Some other relevant terms are defined in the Glossary to this Handbook. Some of the most relevant terms and definitions from that glossary are copied below for ease of reference:
Administrative data
Data collected by a government department or other public agency primarily for administrative (not research or statistical) purposes.
Administrative source
Government department or other public agency that collects administrative data.
Big data
Data generated by business or government transactions, social media, phone logs, communication devices, web scraping, sensors, etc., characterised by high volume, velocity and variety.
Citizen generated data (Sometimes referred to as “Citizen data”)

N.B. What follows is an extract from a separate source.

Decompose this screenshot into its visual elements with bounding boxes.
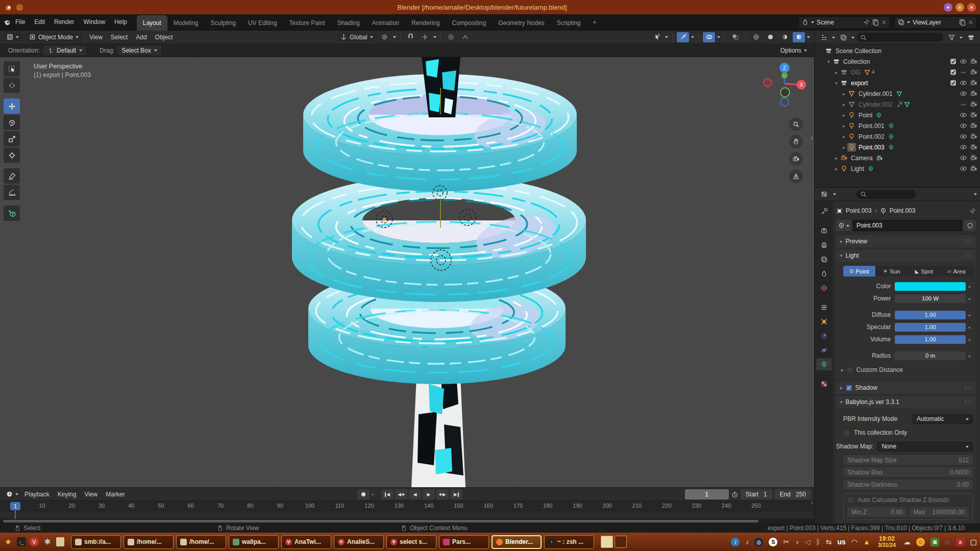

Data produced by non-state actors with the active consent and participation of citizens, including the indigenous people, primarily to tackle issues that affect them directly.
Geospatial data
Data that combine location information (usually coordinates on the earth), attribute information (the characteristics of the object, event, or phenomena concerned), and often but not always, temporal information (the time or life span at which the location and attributes exist).
Statistical data
Data collected, processed or disseminated by a statistical organization for statistical purposes.
Official statistics
Statistics produced in accordance with the Fundamental Principles of Official Statistics by a national statistical office or by another producer of official statistics that has been mandated by the national government or certified by the national statistical office to compile statistics for its specific domain.